Earthquakes remain a major risk for many regions across Europe, particularly in complex tectonic settings where impacts can cascade into landslides, infrastructure failures and long-term socio-economic disruption. ARTEMis examines a landmark seismic event to evaluate rapid damage assessment, exposure mapping, alerting procedures and cross-border emergency coordination. This pilot supports the development of more robust and interoperable workflows for seismic preparedness and response.

Earthquake & Earthquake-Induced Landslides — Friuli, Italy (1976) 

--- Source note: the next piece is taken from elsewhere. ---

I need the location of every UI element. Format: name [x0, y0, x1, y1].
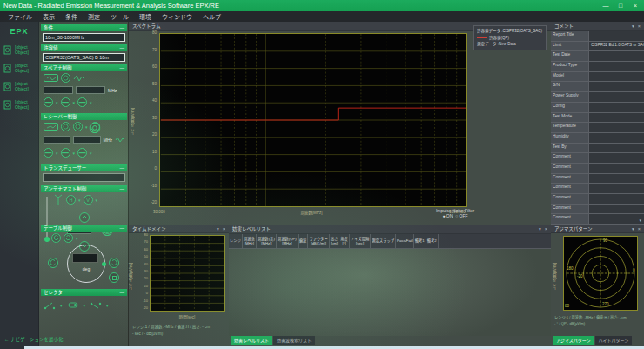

The 1976 Friuli earthquake sequence—which included two M6.5 events—affected northeastern Italy as well as Austria, Slovenia and Croatia, causing nearly 1,000 fatalities and widespread destruction of buildings, transport networks, utilities and cultural heritage. The disaster also triggered numerous landslides, further complicating response operations. ARTEMis uses this historically significant, transboundary event to assess how modern monitoring and alerting systems could support rapid damage estimation and early situational awareness.
Advances since 1976—including the SMINO seismic network, GNSS FReDNet, low-cost accelerometers, near real-time damage assessment tools and improved exposure datasets—provide a rich environment for validating impact-based forecasting and cross-border emergency coordination. This pilot helps refine protocols that strengthen seismic readiness across Europe’s earthquake-prone regions.